Article

Pointers and memory leaks in C

Avoiding the pitfalls

By

Manish Virmani

Introduction

Ask anybody working with C what bothers them the most about C, and many of them will probably answer Pointers and memory leaks. These are truly the items that consume most of the debugging time for developers. Pointers and memory leaks might seem to be deterrents to some programmers but, once you understand the fundamentals of pointers and associated memory operations, they will be the most powerful tool you posses in C.

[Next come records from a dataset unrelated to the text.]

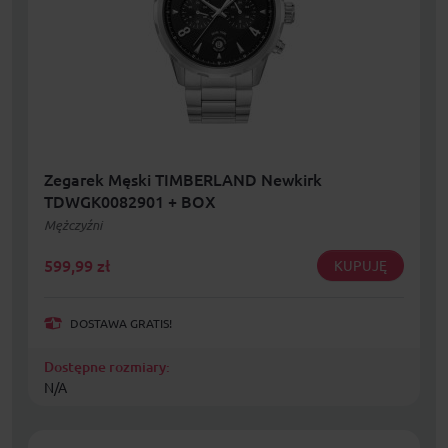
Zegarek Męski TIMBERLAND Newkirk
TDWGK0082901 + BOX
Mężczyźni
599,99
zł
KUPUJĘ
DOSTAWA GRATIS!
Dostępne rozmiary:
N/A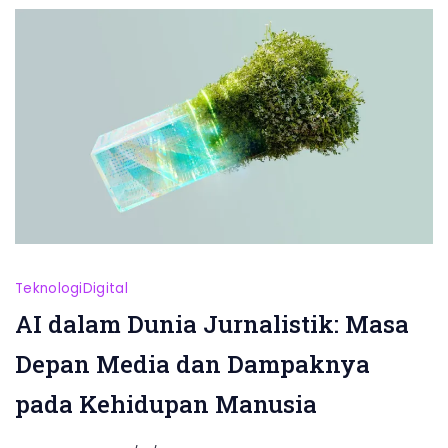
Teknologi
Digital
AI dalam Dunia Jurnalistik: Masa
Depan Media dan Dampaknya
pada Kehidupan Manusia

This article shares the secrets that developers should know before they start programming with pointers. The article covers:

  • What kinds of pointer operations cause memory corruption
  • Checkpoints that must be considered while working with dynamic memory allocation
  • Scenarios that result in memory leaks

If you are aware of what can go wrong beforehand, then you can take care to avoid the pitfalls and get rid of most of the pointers and memory-related problems.

What can go wrong?

Several problematic scenarios can occur that might cause trouble after your build is done. While working with pointers, you can use the information in this article to avoid many of the problems.

Uninitialized memory

In this example, p has been allocated 10 bytes. The 10 bytes might contain garbage data, as shown in Figure 1.

char ∗p = malloc ( 10 );

Figure 1. Garbage data
Garbage data

If a code segment tries to access this p before a value has been assigned to it, it might get that garbage value and your program could behave mysteriously. p might have a value that your program never expected.

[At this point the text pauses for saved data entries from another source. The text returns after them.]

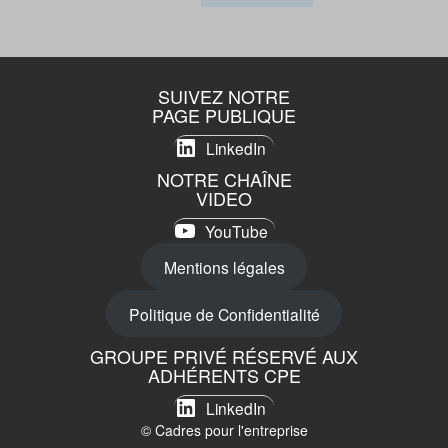
SUIVEZ NOTRE
PAGE PUBLIQUE
LinkedIn
NOTRE CHAÎNE
VIDEO
YouTube
Mentions légales
Politique de Confidentialité
GROUPE PRIVÉ RÉSERVÉ AUX
ADHÉRENTS CPE
LinkedIn
© Cadres pour l'entreprise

A good practice is to always use memset along with malloc, or always use calloc.

char ∗p = malloc (10);
memset(p,’\0’,10);

Now, even if the same code segment tries to access p before a value has been assigned to it and it has proper handling of the Null value (which ideally it should be), then it will behave properly.

Memory overwrite

Since p has been allocated to 10 bytes, if some code snippet tries to write a value to p that is 11 bytes, then this operation will silently, without telling you, eat up one byte from some other location. Let's assume pointer q represents this memory.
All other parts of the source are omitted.